EXERCISE: Under this line are the records; write out word for word the part that begins at the line containing "used to be my" and ends at the line containing "strength at Silverstone", and no more.

INFORMATION PROVIDED:
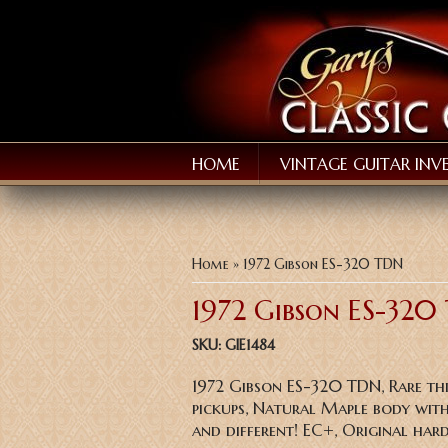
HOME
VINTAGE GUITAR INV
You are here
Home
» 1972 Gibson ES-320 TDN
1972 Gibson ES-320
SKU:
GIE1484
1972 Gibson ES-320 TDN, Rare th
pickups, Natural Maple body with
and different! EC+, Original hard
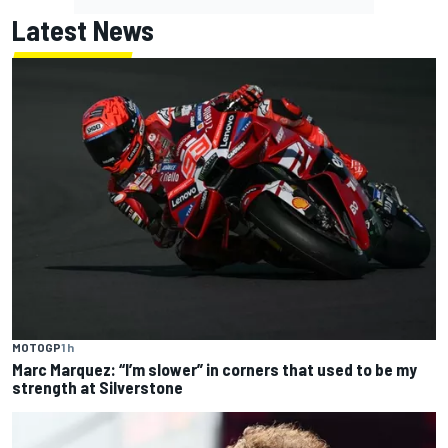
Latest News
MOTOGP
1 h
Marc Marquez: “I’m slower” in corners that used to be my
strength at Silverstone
---
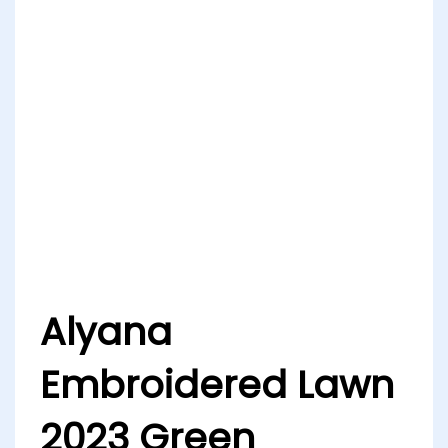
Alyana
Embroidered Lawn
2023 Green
==
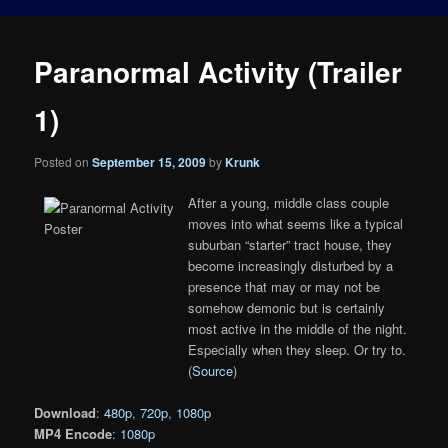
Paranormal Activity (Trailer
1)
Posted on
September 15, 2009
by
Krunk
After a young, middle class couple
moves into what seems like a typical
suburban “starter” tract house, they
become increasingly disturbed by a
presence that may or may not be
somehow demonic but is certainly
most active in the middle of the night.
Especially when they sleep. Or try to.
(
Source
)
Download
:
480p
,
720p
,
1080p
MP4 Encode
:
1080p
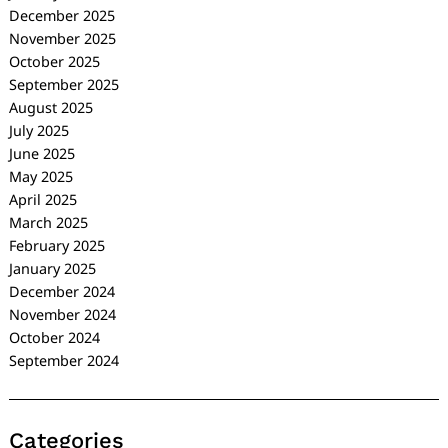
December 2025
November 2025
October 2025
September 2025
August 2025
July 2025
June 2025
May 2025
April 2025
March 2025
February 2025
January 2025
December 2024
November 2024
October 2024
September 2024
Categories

OUTPUT BELOW:
Marc Marquez: “I’m slower” in corners that used to be my
strength at Silverstone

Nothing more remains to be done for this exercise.